# Cognability Across Adulthood: Neighborhoods and Cognitive Health Behaviors

**Authors:** Grace Savard, Desiree Alvarez-McNelis, Mallory Sagehorn, Grace Bowman, Yue Sun, Michael Esposito, Jessica Finlay

PMC · DOI: 10.1093/geroni/igaf122.3283 · Innovation in Aging · 2025-12-31

## TL;DR

This study explores how neighborhood features support cognitive health across adulthood, identifying key sites like parks and libraries that promote lifelong brain health.

## Contribution

The paper extends the Cognability framework to a life course perspective and identifies ten neighborhood sites linked to cognitive health behaviors.

## Key findings

- Ten neighborhood sites were identified as supporting cognitive health behaviors, including parks, libraries, and recreation centers.
- Diverse perspectives were captured from adults across socioeconomic, racial, and age groups on neighborhood amenities and hazards.
- The findings suggest that community-level interventions can create equitable neighborhoods to support cognitive health.

## Abstract

While geographic variation in Alzheimer’s Disease rates suggests that environmental factors are important in the development of dementia, understanding of specific local contextual features that impact dementia risk across the life course is limited. This paper extends Cognability, a theoretical framework that conceptualizes how supportive a geographical area is for cognitive health through social and behavioral pathways, to a life course perspective.

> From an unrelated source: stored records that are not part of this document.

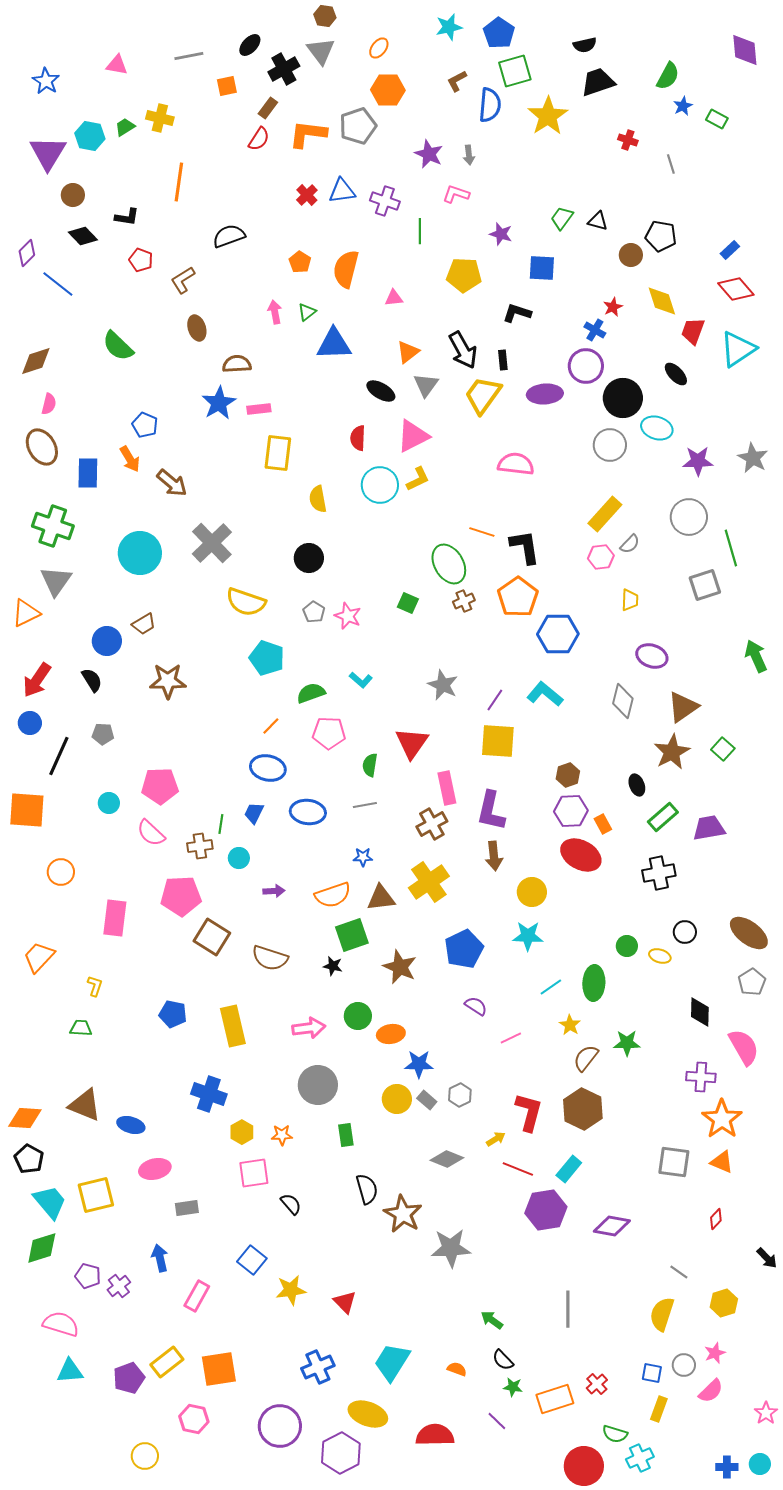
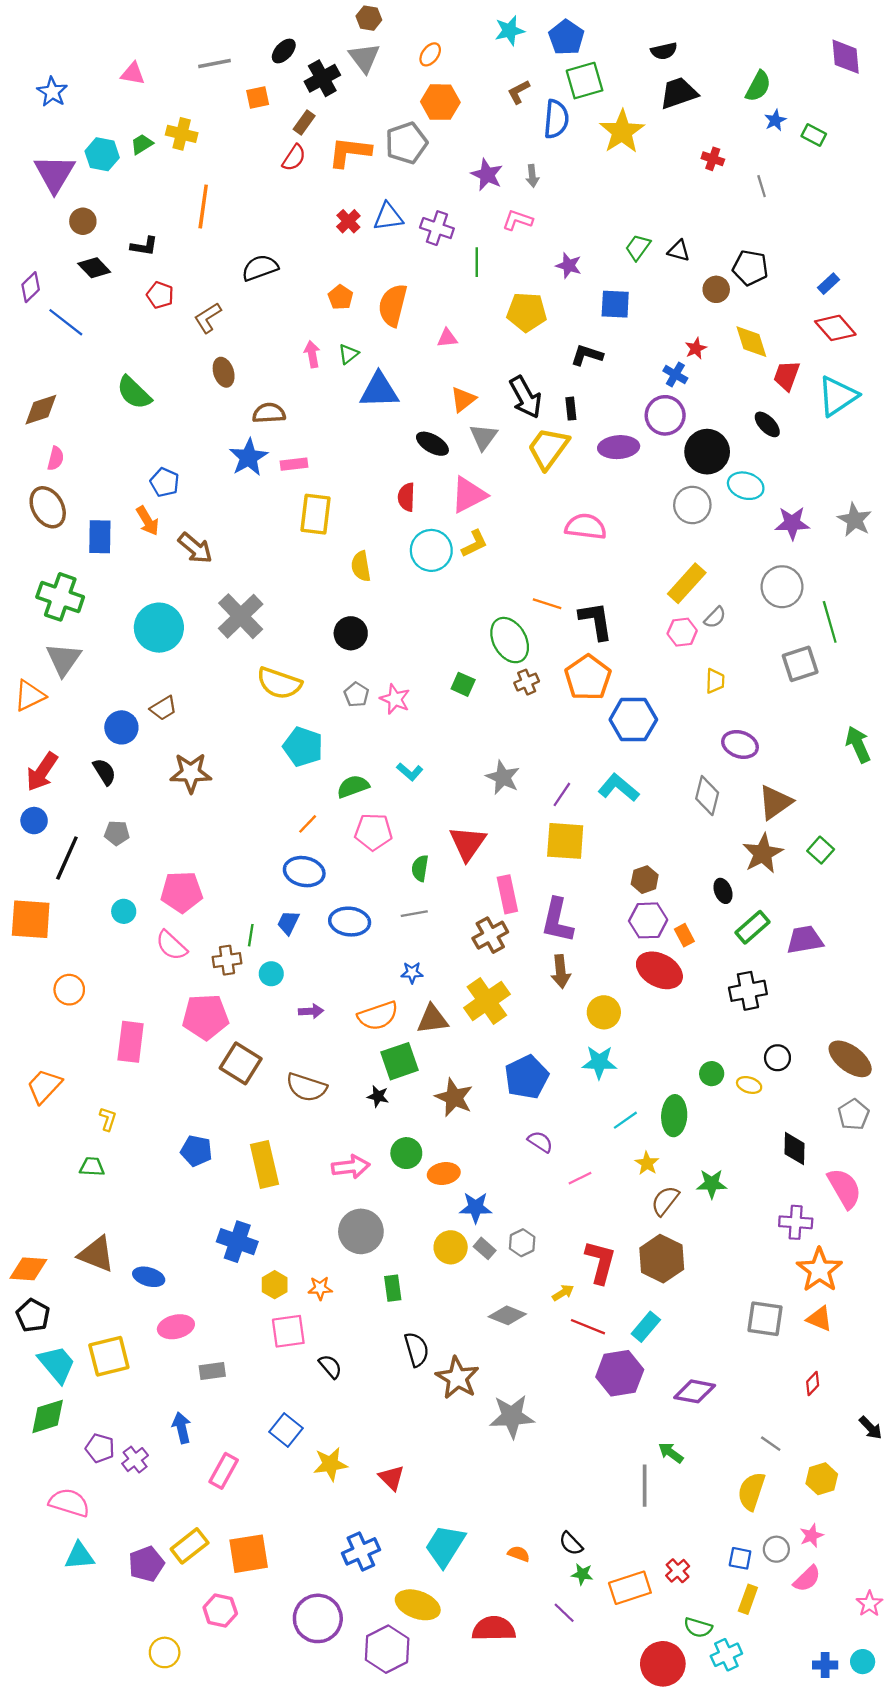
green arrow: (492, 1320) -> (671, 1453), moved

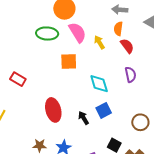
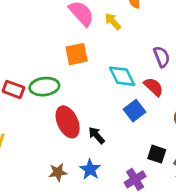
green ellipse: (47, 34) -> (44, 87), moved
red semicircle: (127, 46) -> (154, 87), moved
black arrow: (84, 118) -> (97, 135), moved

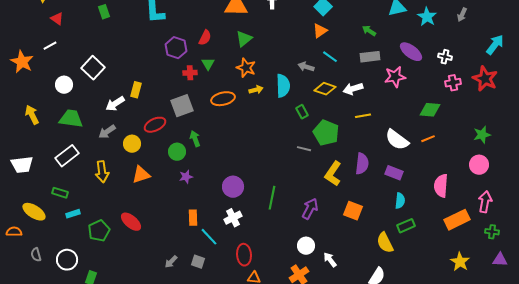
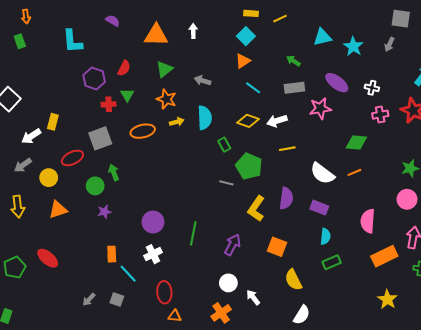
gray arrow: (306, 67) -> (203, 81), moved
yellow semicircle: (385, 243) -> (293, 280), moved

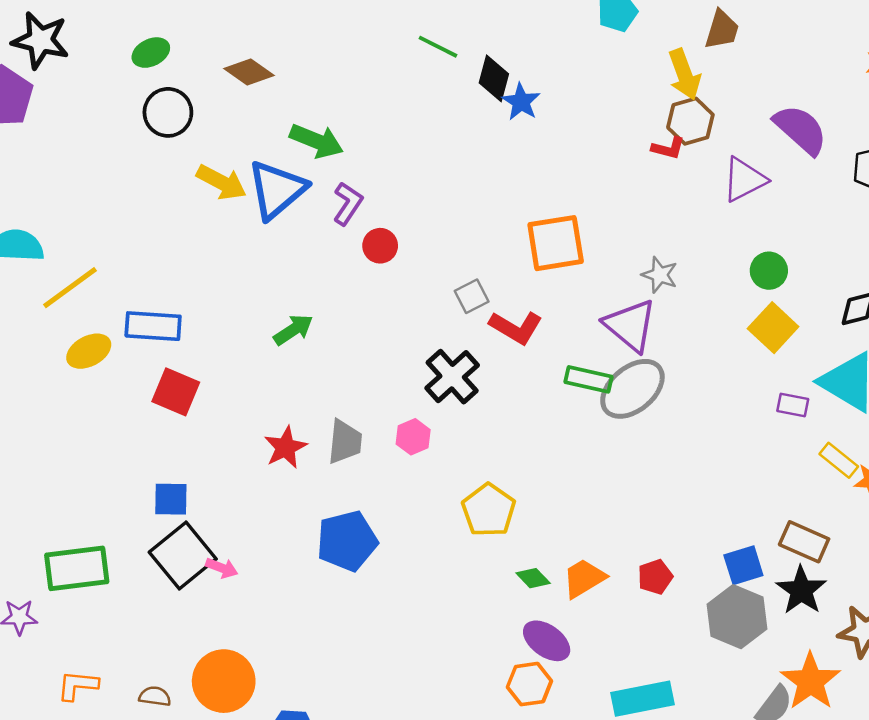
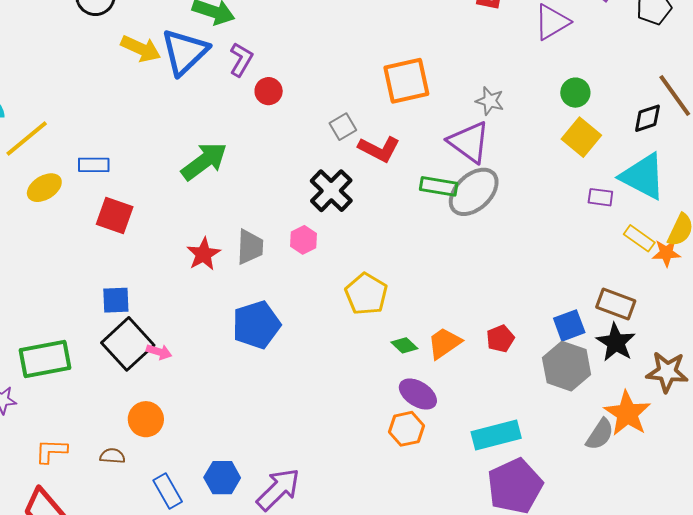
blue rectangle: (153, 326) -> (94, 165), size x0.7
green arrow: (293, 330) -> (204, 161), size x1.5
orange circle: (224, 681) -> (146, 419), moved, size x0.7

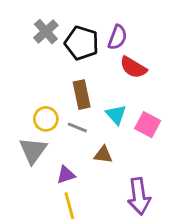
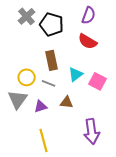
purple semicircle: (117, 37) -> (89, 15), moved
cyan triangle: (116, 115) -> (76, 74), turned 35
purple triangle: (66, 175) -> (41, 106), moved

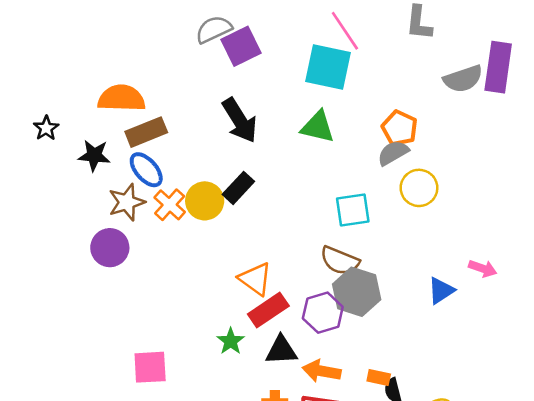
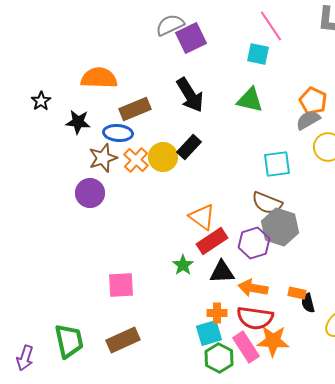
cyan square: (328, 67) -> (258, 54), size x0.6
brown rectangle: (146, 132) -> (135, 109), moved
blue ellipse: (146, 170) -> (118, 133), turned -44

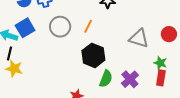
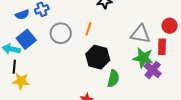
green star: (160, 63) -> (143, 58), moved, size x1.5
red rectangle: (161, 78) -> (162, 47), moved
purple cross: (130, 79) -> (153, 70), moved

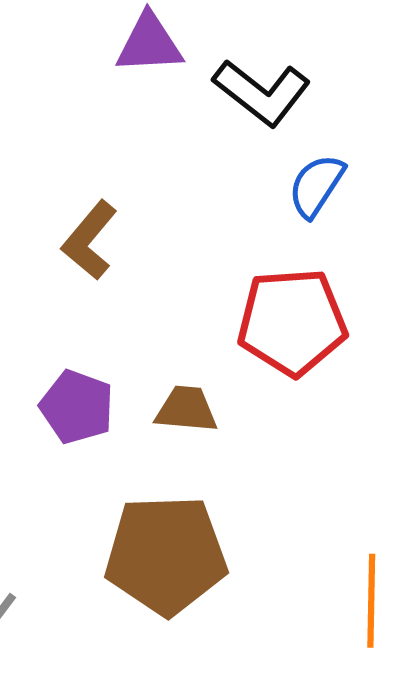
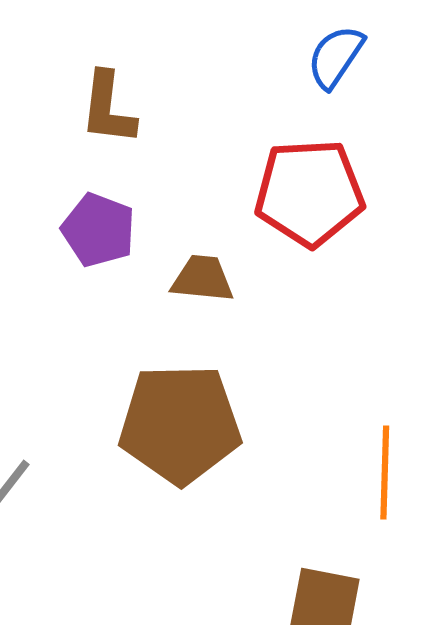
brown L-shape: (89, 240) -> (108, 108), turned -34
purple pentagon: (77, 407) -> (98, 230), moved

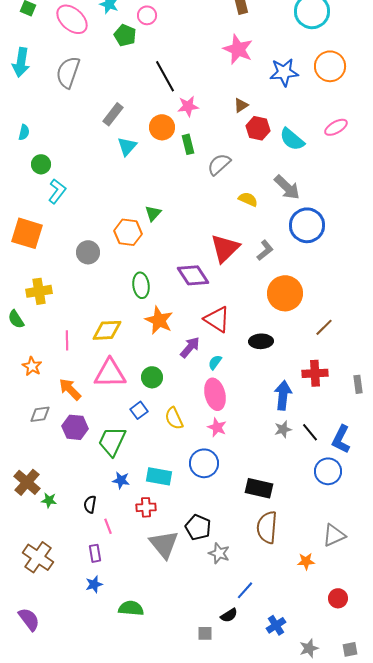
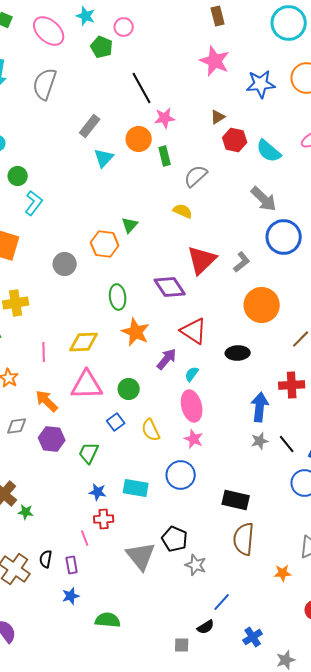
yellow semicircle: (248, 199) -> (183, 211), moved
green trapezoid: (112, 441) -> (89, 453), size x0.7
black semicircle: (90, 504) -> (46, 559), moved
red cross: (146, 507) -> (104, 519), moved

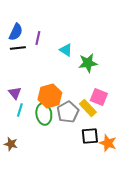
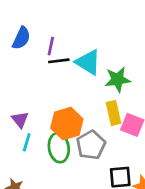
black line: (18, 48) -> (59, 61), moved
cyan triangle: (66, 50) -> (88, 62), size x1.5
yellow rectangle: (88, 108) -> (114, 113), moved, turned 30

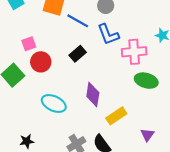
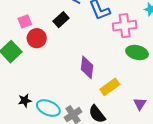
black rectangle: (78, 54) -> (61, 20), moved
cyan ellipse: (54, 104) -> (48, 108), moved
black star: (27, 141) -> (25, 101), moved

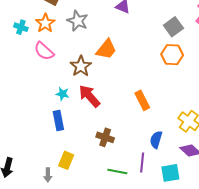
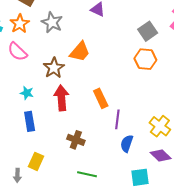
cyan star: (63, 94) -> (27, 93), moved
red arrow: (89, 96) -> (61, 98), turned 35
orange rectangle: (142, 100) -> (101, 98), moved
purple line: (142, 163) -> (117, 119), moved

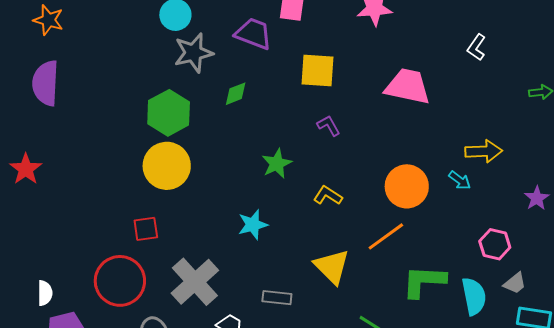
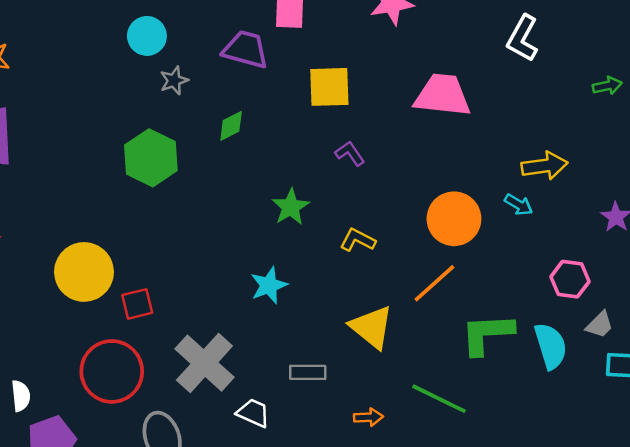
white L-shape: (477, 47) -> (523, 38), size x1.4
gray star: (194, 53) -> (174, 81), size x0.6
yellow circle: (167, 166) -> (84, 272), moved

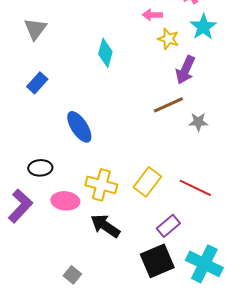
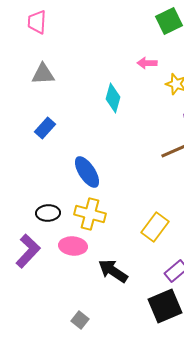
pink arrow: (152, 15) -> (147, 63), moved
gray triangle: (35, 29) -> (43, 74), turned 50
yellow cross: (101, 185) -> (90, 214), moved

The Neighborhoods and Health at All Ages Study employed seated and mobile interviews (August 2023-March 2024) across the Minneapolis-St. Paul (MN) metropolitan area. Participants were on average 42 years old (range: 23-75). About half (53%) identified as female, 40% male, and 7% non-binary; 22% identified as Hispanic, 22% Asian, 18% non-Hispanic White, 17% Multiracial, 15% Black/African American, 3% American Indian/Alaska Native, and 3% Other. Reflexive thematic analysis identified ten key neighborhood sites that support cognitive health behaviors: parks and paths, recreation centers, eateries, grocery stores and markets, stores, civic/social organizations, religious organizations, arts and cultural amenities, libraries, and educational sites. More broadly, the study captured nuanced perspectives from socioeconomically, racially, ethnically, age, and gender diverse adults who uniquely experience and engage with combinations of amenities and hazards in their own neighborhoods. As the global dementia burden grows and disparities widen, our results can inform upstream community-level interventions to create more equitable neighborhoods that offer opportunities to support lifelong cognitive health and well-being.

## Linked entities

- **Diseases:** Alzheimer’s Disease (MONDO:0004975), dementia (MONDO:0001627)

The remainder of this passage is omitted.